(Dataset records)
----
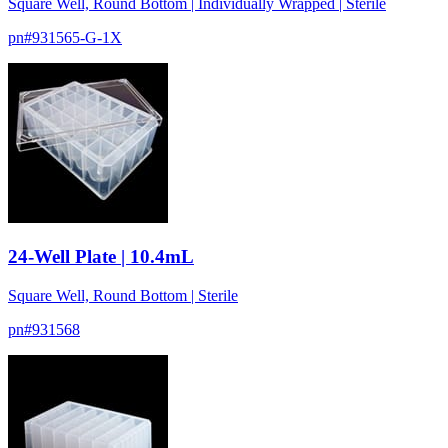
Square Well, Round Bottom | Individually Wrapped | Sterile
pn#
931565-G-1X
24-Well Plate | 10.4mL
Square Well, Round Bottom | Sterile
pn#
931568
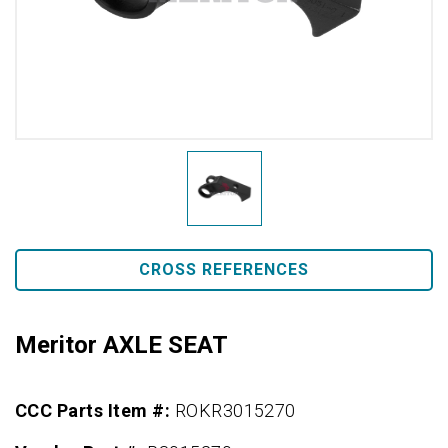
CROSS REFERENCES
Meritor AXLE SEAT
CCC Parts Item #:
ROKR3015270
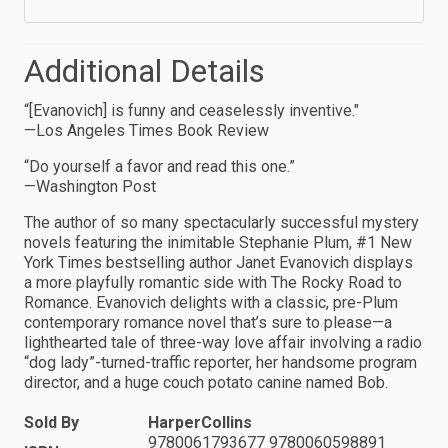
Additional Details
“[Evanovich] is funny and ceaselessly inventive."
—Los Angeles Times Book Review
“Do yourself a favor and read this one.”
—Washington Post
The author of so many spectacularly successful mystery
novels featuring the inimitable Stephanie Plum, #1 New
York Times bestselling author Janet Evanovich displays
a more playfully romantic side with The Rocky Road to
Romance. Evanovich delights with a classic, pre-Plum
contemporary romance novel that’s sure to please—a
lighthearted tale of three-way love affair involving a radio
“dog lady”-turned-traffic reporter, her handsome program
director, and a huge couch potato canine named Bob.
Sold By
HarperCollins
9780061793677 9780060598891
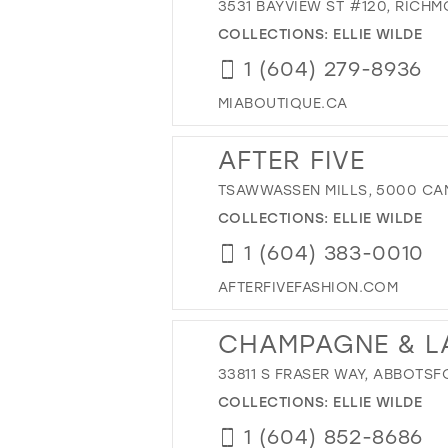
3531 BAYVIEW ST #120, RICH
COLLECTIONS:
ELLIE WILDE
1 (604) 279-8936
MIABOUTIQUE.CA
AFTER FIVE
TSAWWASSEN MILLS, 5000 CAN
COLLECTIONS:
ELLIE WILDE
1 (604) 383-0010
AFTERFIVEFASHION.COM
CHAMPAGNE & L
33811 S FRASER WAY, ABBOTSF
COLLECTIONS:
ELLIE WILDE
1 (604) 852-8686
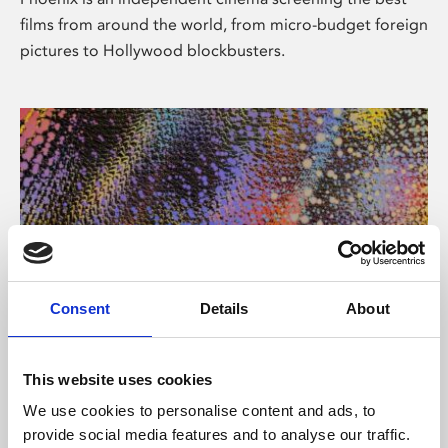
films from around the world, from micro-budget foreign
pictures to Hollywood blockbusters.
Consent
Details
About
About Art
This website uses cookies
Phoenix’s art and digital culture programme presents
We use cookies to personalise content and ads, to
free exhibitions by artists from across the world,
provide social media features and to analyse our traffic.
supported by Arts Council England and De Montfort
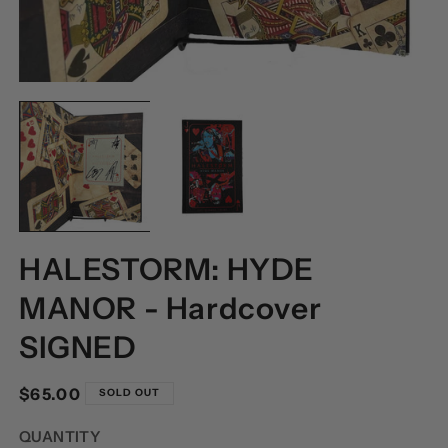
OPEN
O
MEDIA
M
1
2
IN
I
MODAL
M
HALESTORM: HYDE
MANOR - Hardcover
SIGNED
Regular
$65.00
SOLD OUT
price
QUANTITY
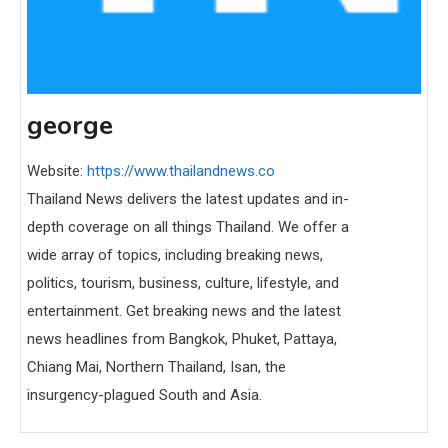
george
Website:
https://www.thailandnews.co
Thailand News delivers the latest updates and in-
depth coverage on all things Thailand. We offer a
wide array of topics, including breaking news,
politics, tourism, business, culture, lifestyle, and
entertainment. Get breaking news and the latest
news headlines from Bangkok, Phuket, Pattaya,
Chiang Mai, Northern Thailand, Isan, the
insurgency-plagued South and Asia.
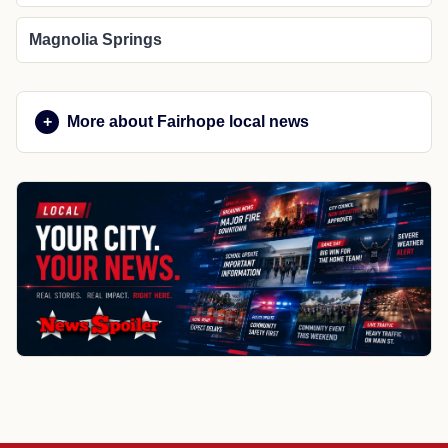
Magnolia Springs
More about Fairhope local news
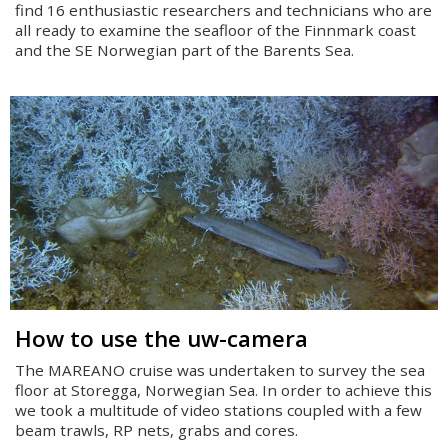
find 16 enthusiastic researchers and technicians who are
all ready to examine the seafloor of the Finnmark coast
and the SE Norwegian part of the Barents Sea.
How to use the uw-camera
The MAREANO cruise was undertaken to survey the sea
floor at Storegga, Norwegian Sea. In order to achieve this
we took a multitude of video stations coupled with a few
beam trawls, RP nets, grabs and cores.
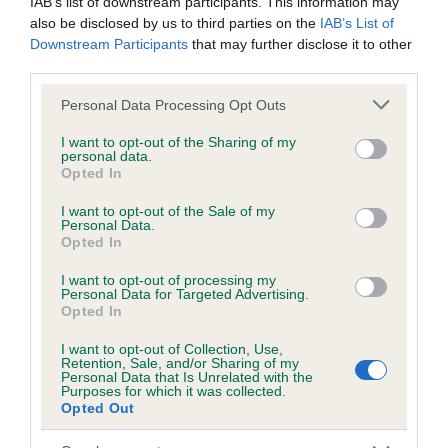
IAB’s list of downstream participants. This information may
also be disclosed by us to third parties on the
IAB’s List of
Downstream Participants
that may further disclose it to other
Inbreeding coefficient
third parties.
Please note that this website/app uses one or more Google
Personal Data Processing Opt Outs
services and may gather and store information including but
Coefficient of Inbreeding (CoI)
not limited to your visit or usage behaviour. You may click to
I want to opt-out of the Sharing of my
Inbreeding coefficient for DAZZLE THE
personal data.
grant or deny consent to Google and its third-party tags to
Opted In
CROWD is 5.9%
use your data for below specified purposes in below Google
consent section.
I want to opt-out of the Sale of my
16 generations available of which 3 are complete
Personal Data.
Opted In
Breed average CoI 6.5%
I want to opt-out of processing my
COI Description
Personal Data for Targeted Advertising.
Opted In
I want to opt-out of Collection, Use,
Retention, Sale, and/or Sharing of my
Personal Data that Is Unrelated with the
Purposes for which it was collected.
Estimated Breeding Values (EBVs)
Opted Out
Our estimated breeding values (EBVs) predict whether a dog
----
PROBLEM DESCRIPTION - Which lines above include the string "Sale"? Show them.

WRITTEN RESPONSE -
I want to opt-out of the Sale of my
Retention, Sale, and/or Sharing of my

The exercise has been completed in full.